▸ **Problem description**
The response must be made up of the lines in the entries below that contain "time".

▸ **The input**
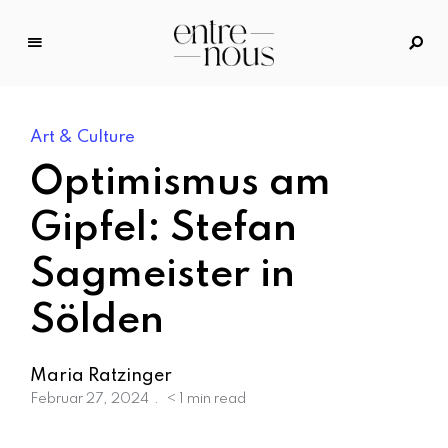
E
n
tr
Art & Culture
e
N
Optimismus am
o
u
Gipfel: Stefan
s
Sagmeister in
–
D
Sölden
a
s
M
Maria Ratzinger
o
Februar 27, 2024
< 1 min read
d
e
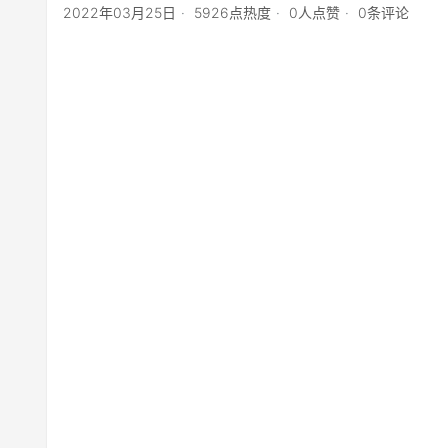
2022年03月25日
5926点热度
0人点赞
0条评论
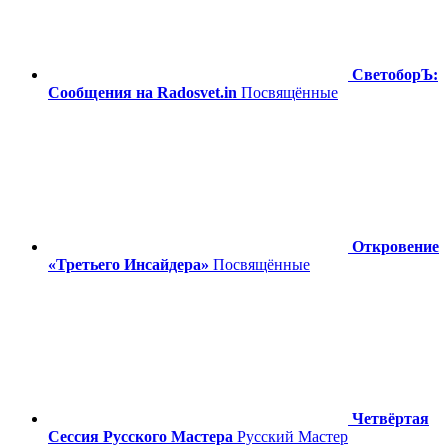
СветоборЪ:
Сообщения на Radosvet.in
Посвящённые
Откровение
«Третьего Инсайдера»
Посвящённые
Четвёртая
Сессия Русского Мастера
Русский Мастер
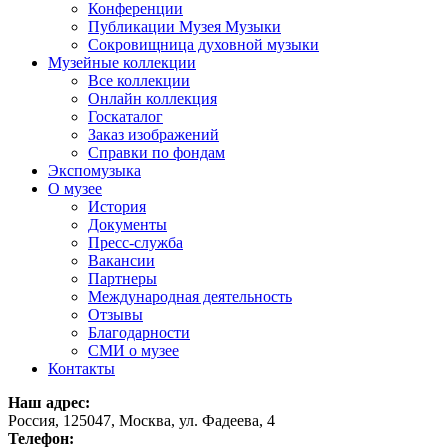
Конференции
Публикации Музея Музыки
Сокровищница духовной музыки
Музейные коллекции
Все коллекции
Онлайн коллекция
Госкаталог
Заказ изображений
Справки по фондам
Экспомузыка
О музее
История
Документы
Пресс-служба
Вакансии
Партнеры
Международная деятельность
Отзывы
Благодарности
СМИ о музее
Контакты
Наш адрес:
Россия, 125047, Москва, ул. Фадеева, 4
Телефон:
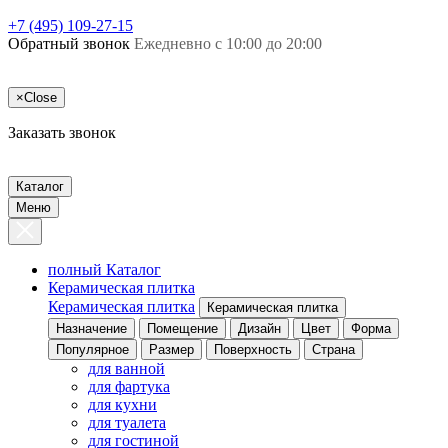
+7 (495) 109-27-15
Обратный звонок
Ежедневно с 10:00 до 20:00
×
Close
Заказать звонок
Каталог
Меню
полный Каталог
Керамическая плитка
Керамическая плитка
Керамическая плитка
Назначение
Помещение
Дизайн
Цвет
Форма
Популярное
Размер
Поверхность
Страна
для ванной
для фартука
для кухни
для туалета
для гостиной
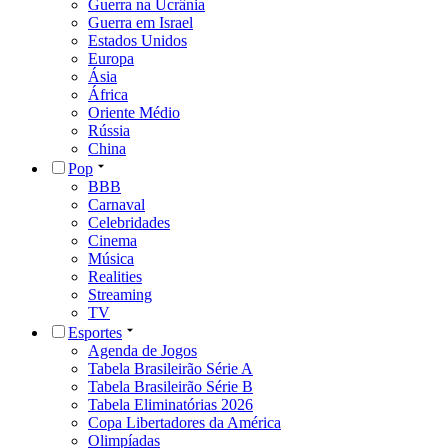
Guerra na Ucrânia
Guerra em Israel
Estados Unidos
Europa
Ásia
África
Oriente Médio
Rússia
China
Pop
BBB
Carnaval
Celebridades
Cinema
Música
Realities
Streaming
TV
Esportes
Agenda de Jogos
Tabela Brasileirão Série A
Tabela Brasileirão Série B
Tabela Eliminatórias 2026
Copa Libertadores da América
Olimpíadas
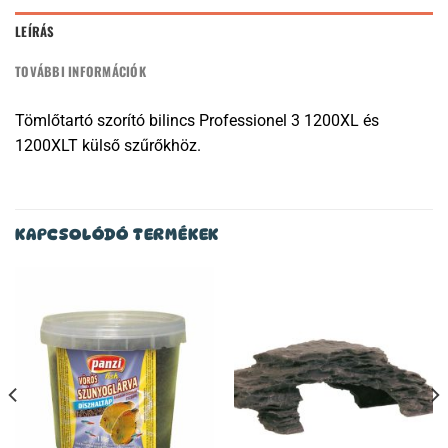
LEÍRÁS
TOVÁBBI INFORMÁCIÓK
Tömlőtartó szorító bilincs Professionel 3 1200XL és
1200XLT külső szűrőkhöz.
KAPCSOLÓDÓ TERMÉKEK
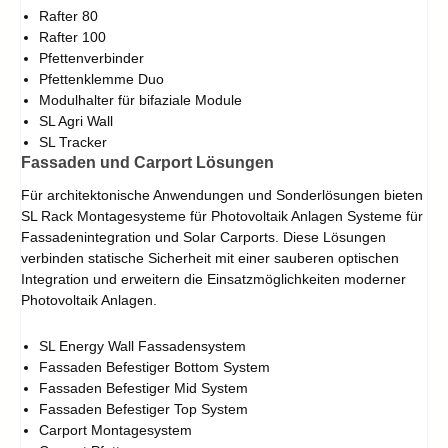
Rafter 80
Rafter 100
Pfettenverbinder
Pfettenklemme Duo
Modulhalter für bifaziale Module
SL Agri Wall
SL Tracker
Fassaden und Carport Lösungen
Für architektonische Anwendungen und Sonderlösungen bieten
SL Rack Montagesysteme für Photovoltaik Anlagen Systeme für
Fassadenintegration und Solar Carports. Diese Lösungen
verbinden statische Sicherheit mit einer sauberen optischen
Integration und erweitern die Einsatzmöglichkeiten moderner
Photovoltaik Anlagen.
SL Energy Wall Fassadensystem
Fassaden Befestiger Bottom System
Fassaden Befestiger Mid System
Fassaden Befestiger Top System
Carport Montagesystem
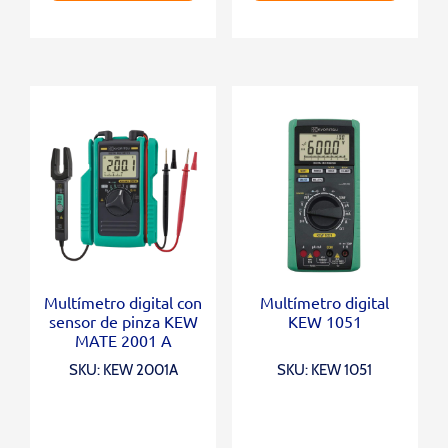
Multímetro digital con
Multímetro digital
sensor de pinza KEW
KEW 1051
MATE 2001 A
SKU: KEW 2001A
SKU: KEW 1051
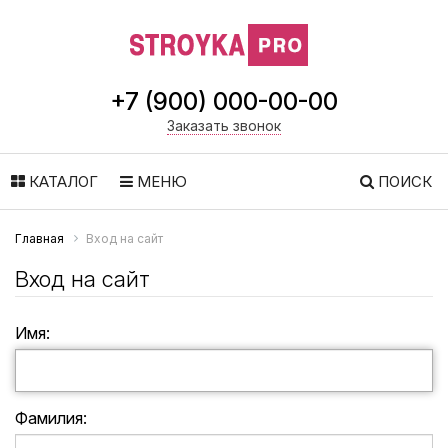
+7 (900) 000-00-00
Заказать звонок
КАТАЛОГ
МЕНЮ
ПОИСК
Главная
Вход на сайт
Вход на сайт
Имя:
Фамилия:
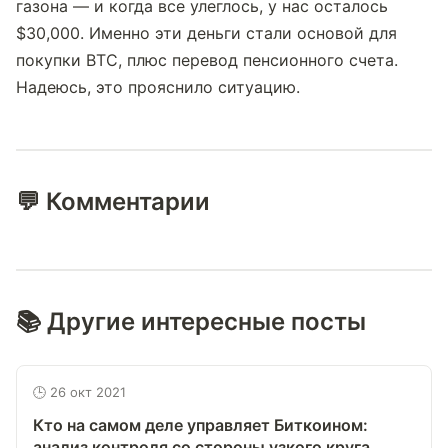
газона — и когда все улеглось, у нас осталось 
$30,000. Именно эти деньги стали основой для 
покупки BTC, плюс перевод пенсионного счета. 
Надеюсь, это прояснило ситуацию.                    
💬 Комментарии
📚 Другие интересные посты
🕒 26 окт 2021
Кто на самом деле управляет Биткоином:
анализ контроля со стороны узкого круга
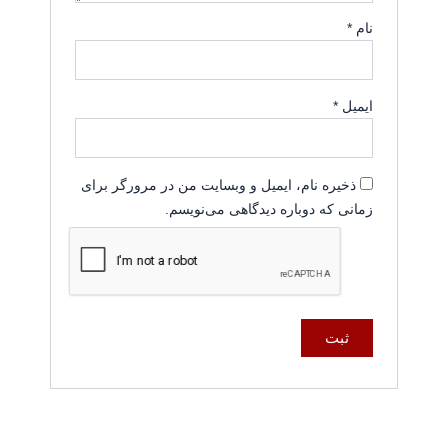
نام
*
ایمیل
*
ذخیره نام، ایمیل و وبسایت من در مرورگر برای
زمانی که دوباره دیدگاهی می‌نویسم.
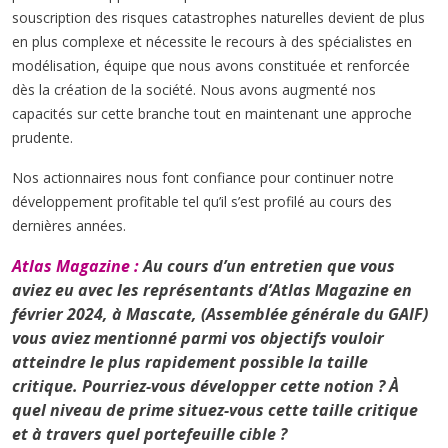
souscription des risques catastrophes naturelles devient de plus
en plus complexe et nécessite le recours à des spécialistes en
modélisation, équipe que nous avons constituée et renforcée
dès la création de la société. Nous avons augmenté nos
capacités sur cette branche tout en maintenant une approche
prudente.
Nos actionnaires nous font confiance pour continuer notre
développement profitable tel qu’il s’est profilé au cours des
dernières années.
Atlas Magazine :
Au cours d’un entretien que vous
aviez eu avec les représentants d’Atlas Magazine en
février 2024, à Mascate, (Assemblée générale du GAIF)
vous aviez mentionné parmi vos objectifs vouloir
atteindre le plus rapidement possible la taille
critique. Pourriez-vous développer cette notion ? À
quel niveau de prime situez-vous cette taille critique
et à travers quel portefeuille cible ?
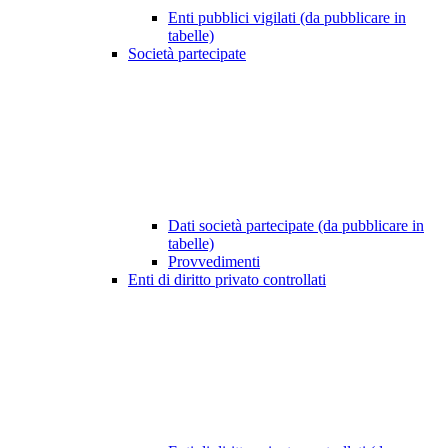
Enti pubblici vigilati (da pubblicare in
tabelle)
Società partecipate
Dati società partecipate (da pubblicare in
tabelle)
Provvedimenti
Enti di diritto privato controllati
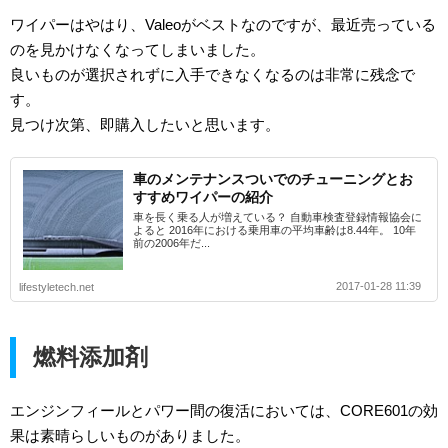
ワイパーはやはり、Valeoがベストなのですが、最近売っている
のを見かけなくなってしまいました。
良いものが選択されずに入手できなくなるのは非常に残念で
す。
見つけ次第、即購入したいと思います。
車のメンテナンスついでのチューニングとお
すすめワイパーの紹介
車を長く乗る人が増えている？ 自動車検査登録情報協会に
よると 2016年における乗用車の平均車齢は8.44年。 10年
前の2006年だ...
2017-01-28 11:39
lifestyletech.net
燃料添加剤
エンジンフィールとパワー間の復活においては、CORE601の効
果は素晴らしいものがありました。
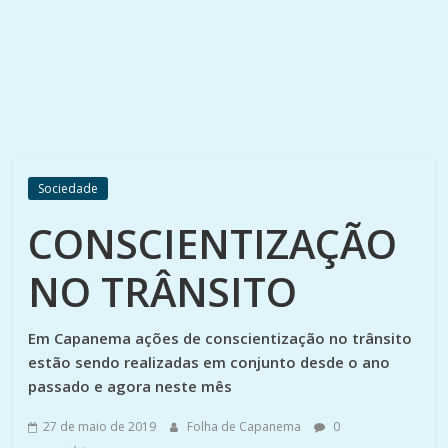
Sociedade
CONSCIENTIZAÇÃO
NO TRÂNSITO
Em Capanema ações de conscientização no trânsito
estão sendo realizadas em conjunto desde o ano
passado e agora neste mês
27 de maio de 2019
Folha de Capanema
0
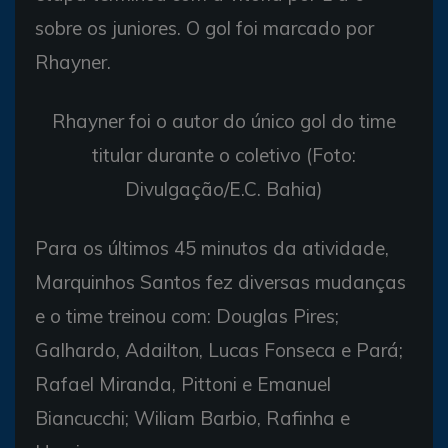
sobre os juniores. O gol foi marcado por
Rhayner.
Rhayner foi o autor do único gol do time
titular durante o coletivo (Foto:
Divulgação/E.C. Bahia)
Para os últimos 45 minutos da atividade,
Marquinhos Santos fez diversas mudanças
e o time treinou com: Douglas Pires;
Galhardo, Adailton, Lucas Fonseca e Pará;
Rafael Miranda, Pittoni e Emanuel
Biancucchi; Wiliam Barbio, Rafinha e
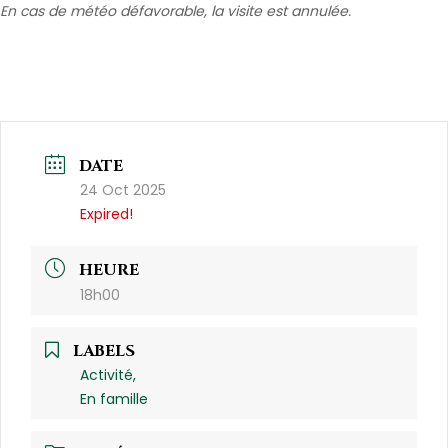
En cas de météo défavorable, la visite est annulée.
DATE
24 Oct 2025
Expired!
HEURE
18h00
LABELS
Activité,
En famille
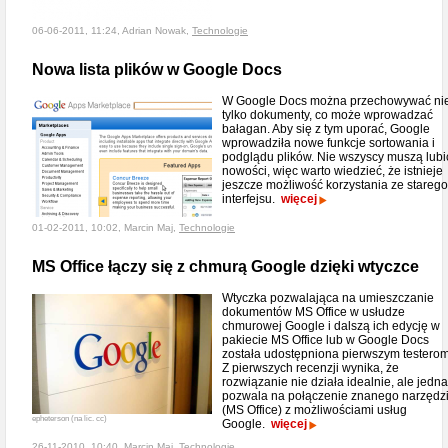
06-06-2011, 11:24, Adrian Nowak,
Technologie
Nowa lista plików w Google Docs
W Google Docs można przechowywać ni
tylko dokumenty, co może wprowadzać
bałagan. Aby się z tym uporać, Google
wprowadziła nowe funkcje sortowania i
podglądu plików. Nie wszyscy muszą lubi
nowości, więc warto wiedzieć, że istnieje
jeszcze możliwość korzystania ze starego
interfejsu.
więcej
01-02-2011, 10:02, Marcin Maj,
Technologie
MS Office łączy się z chmurą Google dzięki wtyczce
Wtyczka pozwalająca na umieszczanie
dokumentów MS Office w usłudze
chmurowej Google i dalszą ich edycję w
pakiecie MS Office lub w Google Docs
została udostępniona pierwszym testerom
Z pierwszych recenzji wynika, że
rozwiązanie nie działa idealnie, ale jedn
pozwala na połączenie znanego narzędz
(MS Office) z możliwościami usług
epheterson (na lic. cc)
Google.
więcej
26-11-2010, 10:40, Marcin Maj,
Technologie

▸ **Task answer**
Rhayner foi o autor do único gol do time
e o time treinou com: Douglas Pires;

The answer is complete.